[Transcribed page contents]
- Opening Delimiter -
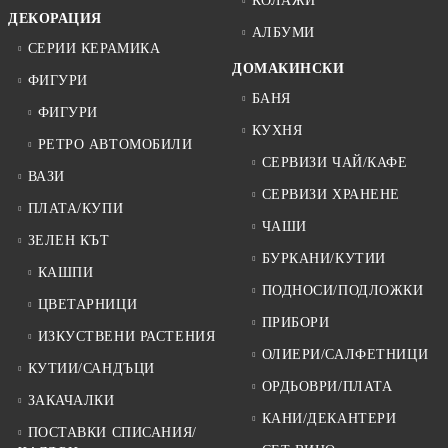
КОЛАЖИ
ДЕКОРАЦИЯ
АЛБУМИ
СЕРИИ КЕРАМИКА
ДОМАКИНСКИ
ФИГУРИ
БАНЯ
ФИГУРИ
КУХНЯ
РЕТРО АВТОМОБИЛИ
СЕРВИЗИ ЧАЙ/КАФЕ
ВАЗИ
СЕРВИЗИ ХРАНЕНЕ
ПЛАТА/КУПИ
ЧАШИ
ЗЕЛЕН КЪТ
БУРКАНИ/КУТИИ
КАШПИ
ПОДНОСИ/ПОДЛОЖКИ
ЦВЕТАРНИЦИ
ПРИБОРИ
ИЗКУСТВЕНИ РАСТЕНИЯ
ОЛИЕРИ/САЛФЕТНИЦИ
КУТИИ/САНДЪЦИ
ОРДЬОВРИ/ПЛАТА
ЗАКАЧАЛКИ
КАНИ/ДЕКАНТЕРИ
ПОСТАВКИ СПИСАНИЯ/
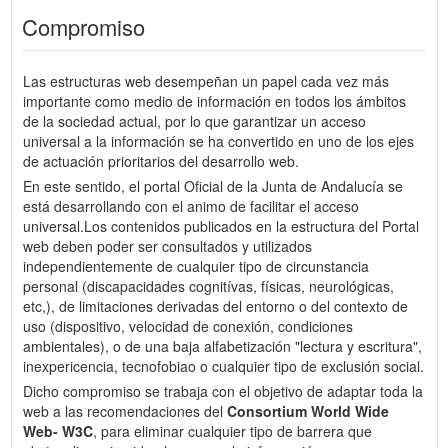
Compromiso
Las estructuras web desempeñan un papel cada vez más
importante como medio de información en todos los ámbitos
de la sociedad actual, por lo que garantizar un acceso
universal a la información se ha convertido en uno de los ejes
de actuación prioritarios del desarrollo web.
En este sentido, el portal Oficial de la Junta de Andalucía se
está desarrollando con el animo de facilitar el acceso
universal.Los contenidos publicados en la estructura del Portal
web deben poder ser consultados y utilizados
independientemente de cualquier tipo de circunstancia
personal (discapacidades cognitívas, físicas, neurológicas,
etc,), de limitaciones derivadas del entorno o del contexto de
uso (dispositivo, velocidad de conexión, condiciones
ambientales), o de una baja alfabetización "lectura y escritura",
inexpericencia, tecnofobiao o cualquier tipo de exclusión social.
Dicho compromiso se trabaja con el objetivo de adaptar toda la
web a las recomendaciones del
Consortium World Wide
Web- W3C
, para eliminar cualquier tipo de barrera que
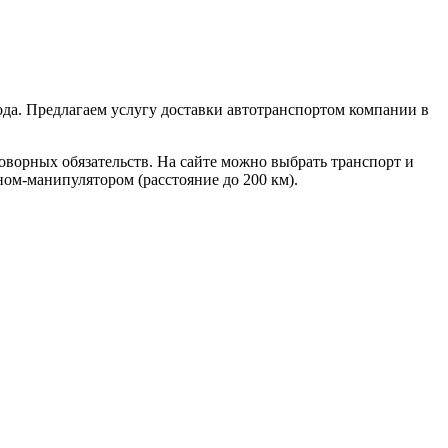
да. Предлагаем услугу доставки автотранспортом компании в
ворных обязательств. На сайте можно выбрать транспорт и
ом-манипулятором (расстояние до 200 км).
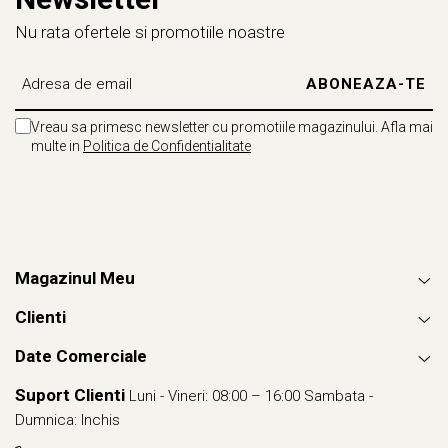
Nu rata ofertele si promotiile noastre
Vreau sa primesc newsletter cu promotiile magazinului. Afla mai
multe in
Politica de Confidentialitate
Magazinul Meu
Clienti
Date Comerciale
Suport Clienti
Luni - Vineri: 08:00 – 16:00 Sambata -
Dumnica: Inchis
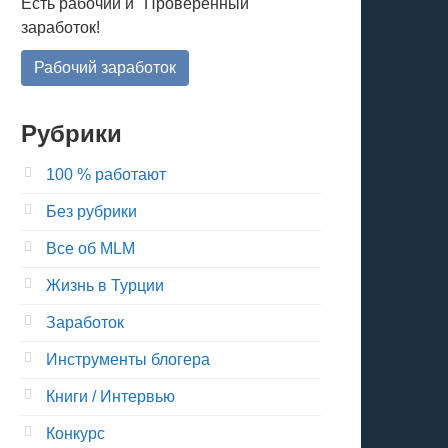
Есть рабочий и "Проверенный"
заработок!
Рабочий заработок
Рубрики
100 % работают
Без рубрики
Все об MLM
Жизнь в Турции
Заработок
Инструменты блогера
Книги / Интервью
Конкурс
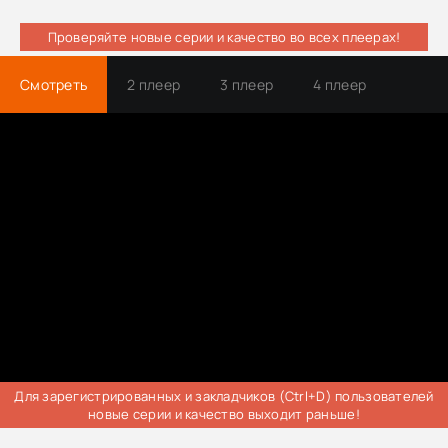
Проверяйте новые серии и качество во всех плеерах!
Смотреть
2 плеер
3 плеер
4 плеер
Трейлер
Для зарегистрированных и закладчиков (Ctrl+D) пользователей
новые серии и качество выходит раньше!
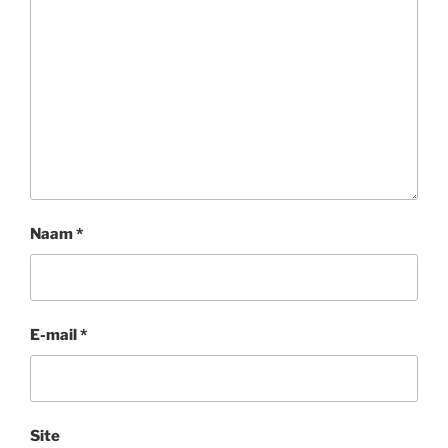
Naam
*
E-mail
*
Site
- Closing Delimiter -
The task — Within these entries, output exactly the lines starting at the one with "Nu rata ofertele si promotiile noastre" and finishing at the one with "Рабочий заработок". Leave pictures out of the output.

Response for this exercise —
Nu rata ofertele si promotiile noastre
Vreau sa primesc newsletter cu promotiile magazinului. Afla mai
multe in
Politica de Confidentialitate
Magazinul Meu
Clienti
Date Comerciale
Suport Clienti
Luni - Vineri: 08:00 – 16:00 Sambata -
Dumnica: Inchis
Есть рабочий и "Проверенный"
заработок!
Рабочий заработок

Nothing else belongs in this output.